§ **PROBLEM REQUIREMENTS**:
Report the number of lines in the entries below that include the word "phản", and nothing else.

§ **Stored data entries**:
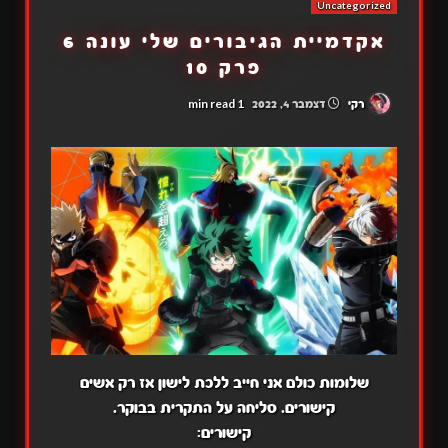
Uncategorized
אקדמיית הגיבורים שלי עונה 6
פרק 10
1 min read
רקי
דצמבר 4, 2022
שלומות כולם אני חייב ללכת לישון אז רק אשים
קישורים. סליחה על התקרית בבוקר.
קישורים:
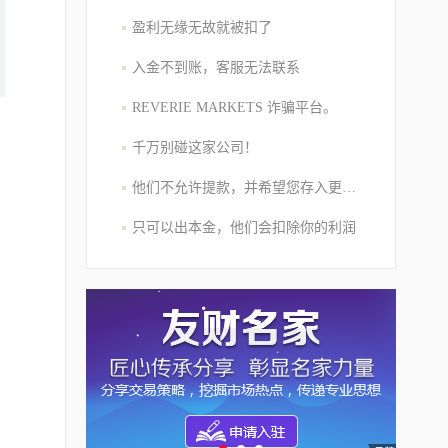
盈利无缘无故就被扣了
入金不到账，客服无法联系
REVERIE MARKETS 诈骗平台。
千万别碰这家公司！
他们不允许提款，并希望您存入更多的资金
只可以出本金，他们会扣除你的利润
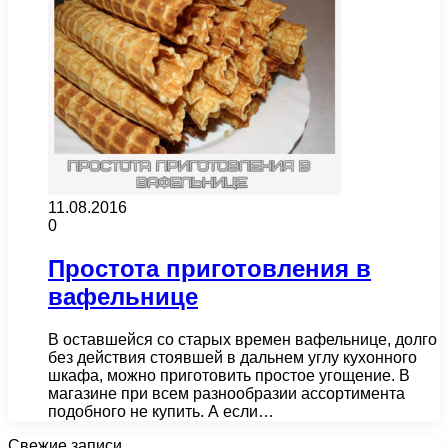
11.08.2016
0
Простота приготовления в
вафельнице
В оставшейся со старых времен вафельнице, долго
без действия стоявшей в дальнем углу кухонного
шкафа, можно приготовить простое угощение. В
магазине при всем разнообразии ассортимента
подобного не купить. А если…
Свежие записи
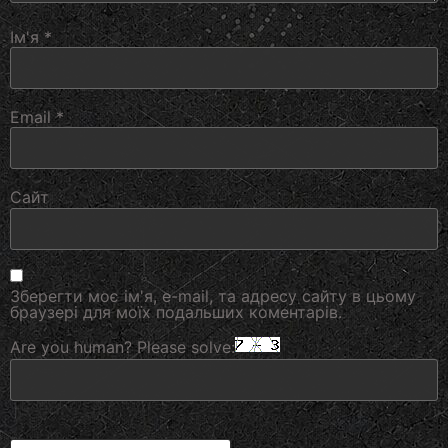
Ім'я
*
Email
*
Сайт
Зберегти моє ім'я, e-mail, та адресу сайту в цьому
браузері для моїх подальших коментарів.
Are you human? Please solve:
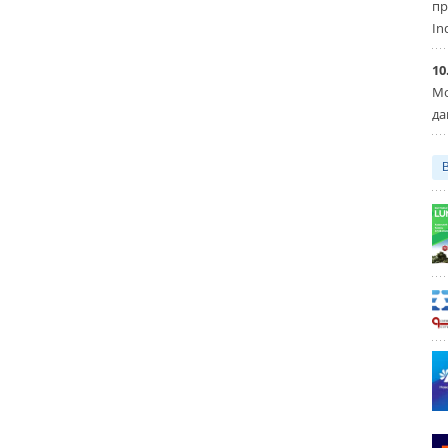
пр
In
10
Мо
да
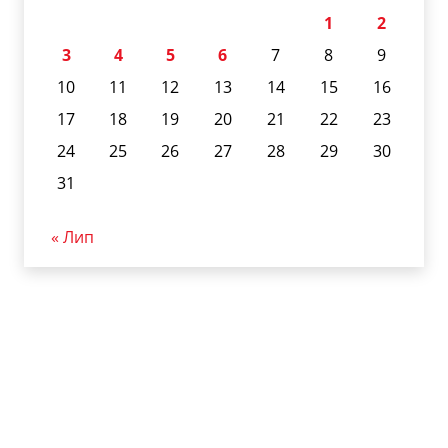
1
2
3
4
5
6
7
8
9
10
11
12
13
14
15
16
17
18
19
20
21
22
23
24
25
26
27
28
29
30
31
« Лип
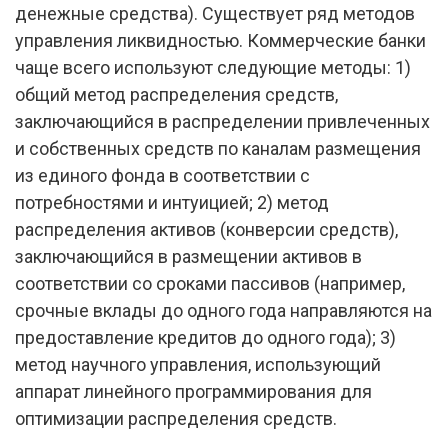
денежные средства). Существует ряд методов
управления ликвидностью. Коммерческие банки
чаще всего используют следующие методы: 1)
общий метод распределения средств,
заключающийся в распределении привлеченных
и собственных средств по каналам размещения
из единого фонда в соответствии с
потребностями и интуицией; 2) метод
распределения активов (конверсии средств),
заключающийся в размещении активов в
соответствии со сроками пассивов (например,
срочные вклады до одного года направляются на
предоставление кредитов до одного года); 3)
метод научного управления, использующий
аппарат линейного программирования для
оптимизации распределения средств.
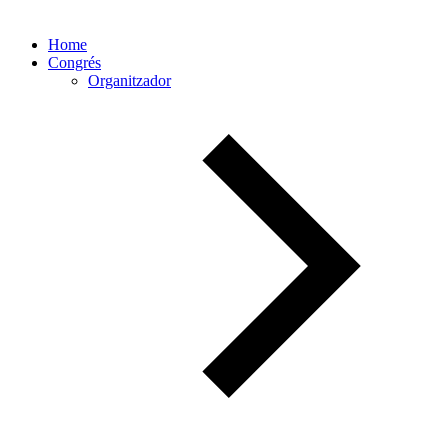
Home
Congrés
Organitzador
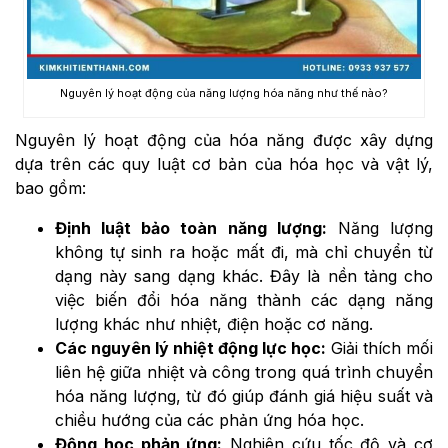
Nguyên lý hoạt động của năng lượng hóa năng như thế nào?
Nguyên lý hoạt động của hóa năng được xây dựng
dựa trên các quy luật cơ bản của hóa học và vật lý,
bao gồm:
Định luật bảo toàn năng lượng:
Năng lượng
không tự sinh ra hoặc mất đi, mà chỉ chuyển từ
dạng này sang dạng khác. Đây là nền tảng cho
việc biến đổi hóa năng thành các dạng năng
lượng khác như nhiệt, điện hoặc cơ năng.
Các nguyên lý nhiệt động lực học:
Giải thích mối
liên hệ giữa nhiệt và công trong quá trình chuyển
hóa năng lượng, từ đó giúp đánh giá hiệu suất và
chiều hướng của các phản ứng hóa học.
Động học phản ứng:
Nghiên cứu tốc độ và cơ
--
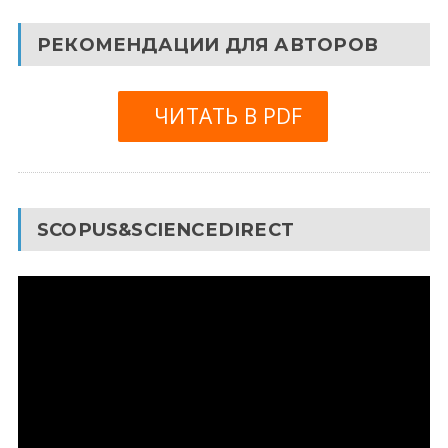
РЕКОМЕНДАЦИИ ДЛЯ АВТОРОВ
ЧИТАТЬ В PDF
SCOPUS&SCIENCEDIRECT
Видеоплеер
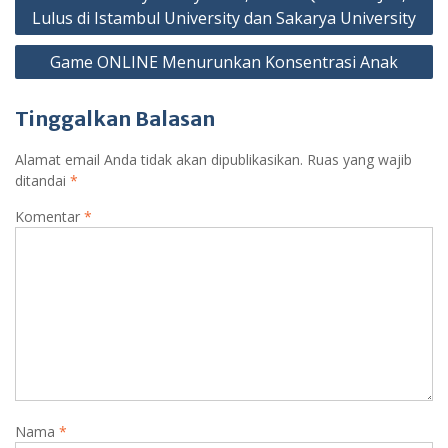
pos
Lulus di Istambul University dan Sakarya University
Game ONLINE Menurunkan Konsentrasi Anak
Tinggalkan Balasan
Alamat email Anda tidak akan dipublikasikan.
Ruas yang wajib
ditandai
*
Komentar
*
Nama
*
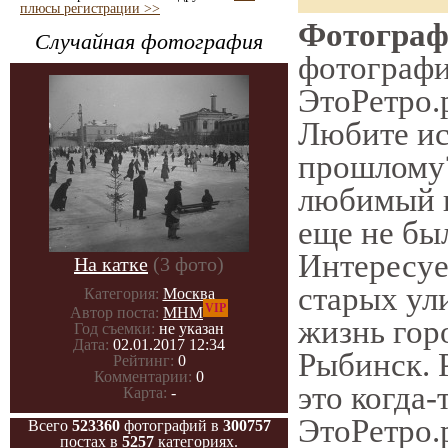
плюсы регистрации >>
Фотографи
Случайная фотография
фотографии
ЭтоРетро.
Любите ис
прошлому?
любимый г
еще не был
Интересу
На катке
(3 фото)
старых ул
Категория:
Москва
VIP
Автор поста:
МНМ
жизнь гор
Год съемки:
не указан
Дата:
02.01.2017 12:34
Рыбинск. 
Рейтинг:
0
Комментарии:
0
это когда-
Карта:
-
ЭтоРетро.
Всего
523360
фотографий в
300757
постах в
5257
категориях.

§ **EXERCISE OUTPUT**:
2